かさの向こうに縁あり

「言ってきた奴は知ってる奴なのか?」


「いえ、知りません。でも、昨日この部屋の場所を尋ねた人です」


「怪しいと思ってんだろ?」


「……ノーコメントです」


「のう……?は?」



突然、日本語として聞き取れない言葉が出てきたために、副長さんは思考が停止したらしい。

ぽかんとしている。


しまった……ついカタカナ英語を使ってしまった。

あっと口を開け、額にはうっすらと汗が滲んでくる。


そういえば、今まで一つも使わないようにしていた気がする。

使ったら尚更怪しまれると、どこかで思っていたんだ。


それに、取り繕うのは昔から苦手だ。

だから嘘を貫き通すのは無理で、嘘だっていうのが見え見えだし、私の性格ってつくづく損してばかりな気がする。

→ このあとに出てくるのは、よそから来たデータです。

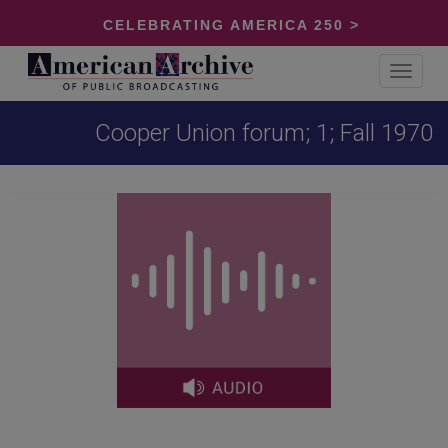
CELEBRATING AMERICA 250 >
Toggle
navigat
Cooper Union forum; 1; Fall 1970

「と、とりあえず!疑っているからここに来たんです、私。先ほども言いましたけど、土方副長になら相談できると思いまして」


「ほお……?」



彼はそう言って自らの髭のない顎を軽く撫でる。


私だって変な心地なんだから、彼の方がさらに物珍しく感じるのは自然だろう。


“ひよこが鶏になった”とか何とか、さっきは言っていたけれど、本当に私の彼への接し方が変わってきたことを不思議に思って驚いているように見える。

でもあの台詞の実際は、私を貶したもので、“成長した”というよりは“うるさくなった”と言われたような気がしなくもないけれど。